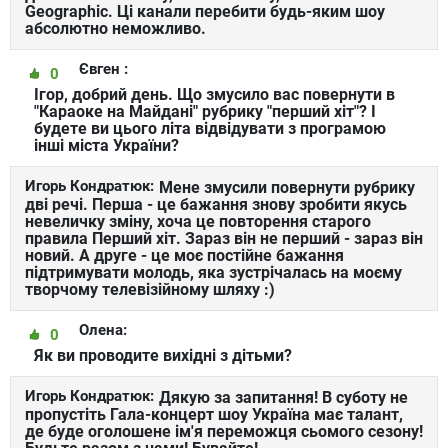
Geographic. Ці канали перебити будь-яким шоу
абсолютно неможливо.
Євген :
0
Ігор, добрий день. Що змусило вас повернути в
"Караоке на Майдані" рубрику "перший хіт"? І
будете ви цього літа відвідувати з програмою
інші міста України?
Игорь Кондратюк:
Мене змусили повернути рубрику
дві речі. Перша - це бажання знову зробити якусь
невеличку зміну, хоча це повторення старого
правила Перший хіт. Зараз він не перший - зараз він
новий. А друге - це моє постійне бажання
підтримувати молодь, яка зустрічалась на моєму
творчому телевізійному шляху :)
Олена:
0
Як ви проводите вихідні з дітьми?
Игорь Кондратюк:
Дякую за запитання! В суботу не
пропустіть Гала-концерт шоу Україна має талант,
де буде оголошене ім'я переможця сьомого сезону!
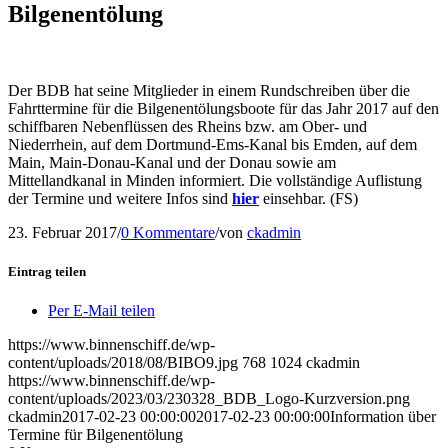
Bilgenentölung
Der BDB hat seine Mitglieder in einem Rundschreiben über die
Fahrttermine für die Bilgenentölungsboote für das Jahr 2017 auf den
schiffbaren Nebenflüssen des Rheins bzw. am Ober- und
Niederrhein, auf dem Dortmund-Ems-Kanal bis Emden, auf dem
Main, Main-Donau-Kanal und der Donau sowie am
Mittellandkanal in Minden informiert. Die vollständige Auflistung
der Termine und weitere Infos sind
hier
einsehbar. (FS)
23. Februar 2017
/
0 Kommentare
/
von
ckadmin
Eintrag teilen
Per E-Mail teilen
https://www.binnenschiff.de/wp-
content/uploads/2018/08/BIBO9.jpg
768
1024
ckadmin
https://www.binnenschiff.de/wp-
content/uploads/2023/03/230328_BDB_Logo-Kurzversion.png
ckadmin
2017-02-23 00:00:00
2017-02-23 00:00:00
Information über
Termine für Bilgenentölung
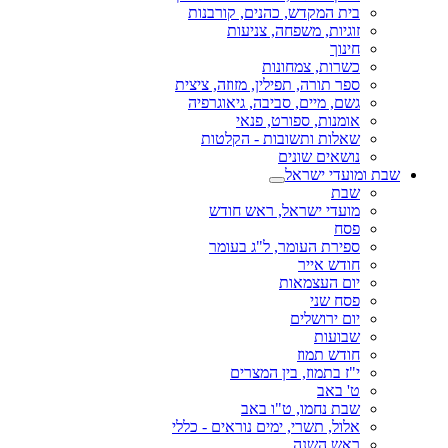
בית המקדש, כהנים, קורבנות
זוגיות, משפחה, צניעות
חינוך
כשרות, צמחונות
ספר תורה, תפילין, מזוזה, ציצית
גשם, מיים, סביבה, גיאוגרפיה
אומנות, ספורט, פנאי
שאלות ותשובות - הקלטות
נושאים שונים
שבת ומועדי ישראל
שבת
מועדי ישראל, ראש חודש
פסח
ספירת העומר, ל"ג בעומר
חודש אייר
יום העצמאות
פסח שני
יום ירושלים
שבועות
חודש תמוז
י"ז בתמוז, בין המצרים
ט' באב
שבת נחמו, ט"ו באב
אלול, תשרי, ימים נוראים - כללי
ראש השנה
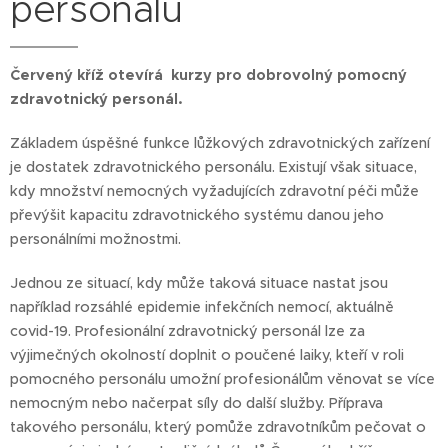
personálu
Červený kříž otevírá kurzy pro dobrovolný pomocný
zdravotnický personál.
Základem úspěšné funkce lůžkových zdravotnických zařízení
je dostatek zdravotnického personálu. Existují však situace,
kdy množství nemocných vyžadujících zdravotní péči může
převýšit kapacitu zdravotnického systému danou jeho
personálními možnostmi.
Jednou ze situací, kdy může taková situace nastat jsou
například rozsáhlé epidemie infekčních nemocí, aktuálně
covid-19. Profesionální zdravotnický personál lze za
výjimečných okolností doplnit o poučené laiky, kteří v roli
pomocného personálu umožní profesionálům věnovat se více
nemocným nebo načerpat síly do další služby. Příprava
takového personálu, který pomůže zdravotníkům pečovat o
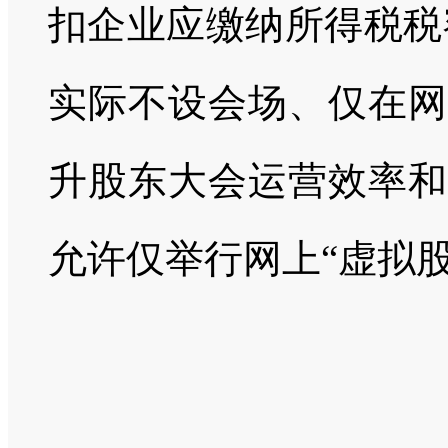
扣企业应缴纳所得税税
实际不设会场、仅在网
升股东大会运营效率和
允许仅举行网上“虚拟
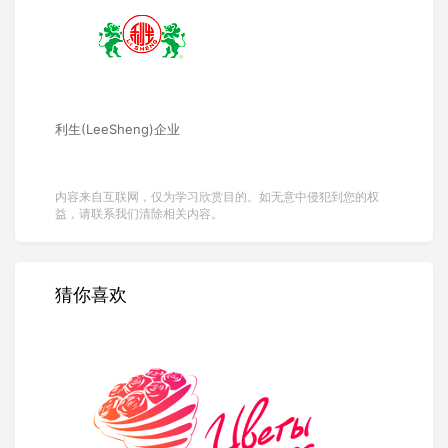
利生(LeeSheng)企业
内容来自互联网，仅为学习欣赏目的。如无意中侵犯到您的权
益，请联系我们清除相关内容。
猜你喜欢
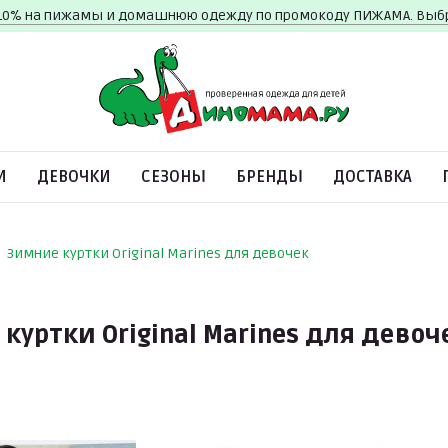
10% на пижамы и домашнюю одежду по промокоду ПИЖАМА. Вы
И
ДЕВОЧКИ
СЕЗОНЫ
БРЕНДЫ
ДОСТАВКА
Зимние куртки Original Marines для девочек
куртки Original Marines для девоч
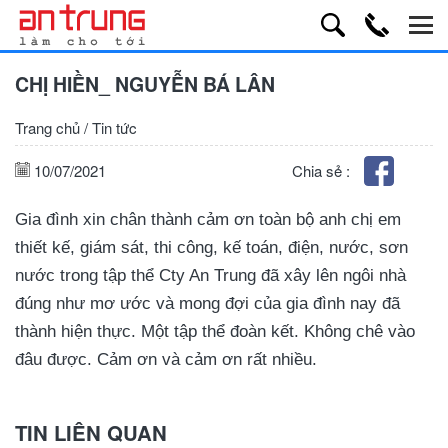
CHỊ HIỀN_ NGUYỄN BÁ LÂN
Trang chủ
/
Tin tức
10/07/2021
Chia sẻ :
Gia đình xin chân thành cảm ơn toàn bộ anh chị em
thiết kế, giám sát, thi công, kế toán, điện, nước, sơn
nước trong tập thể Cty An Trung đã xây lên ngôi nhà
đúng như mơ ước và mong đợi của gia đình nay đã
thành hiện thực. Một tập thể đoàn kết. Không chê vào
đâu được. Cảm ơn và cảm ơn rất nhiều.
TIN LIÊN QUAN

[TASK STATEMENT]
Reproduce exactly the lines from the beginning of the material down to the line containing "новий. А друге - це моє постійне бажання", both ends included, but not the pictures or anything after.

[TASK RESULT]
Geographic. Ці канали перебити будь-яким шоу
абсолютно неможливо.
Євген :
0
Ігор, добрий день. Що змусило вас повернути в
"Караоке на Майдані" рубрику "перший хіт"? І
будете ви цього літа відвідувати з програмою
інші міста України?
Игорь Кондратюк:
Мене змусили повернути рубрику
дві речі. Перша - це бажання знову зробити якусь
невеличку зміну, хоча це повторення старого
правила Перший хіт. Зараз він не перший - зараз він
новий. А друге - це моє постійне бажання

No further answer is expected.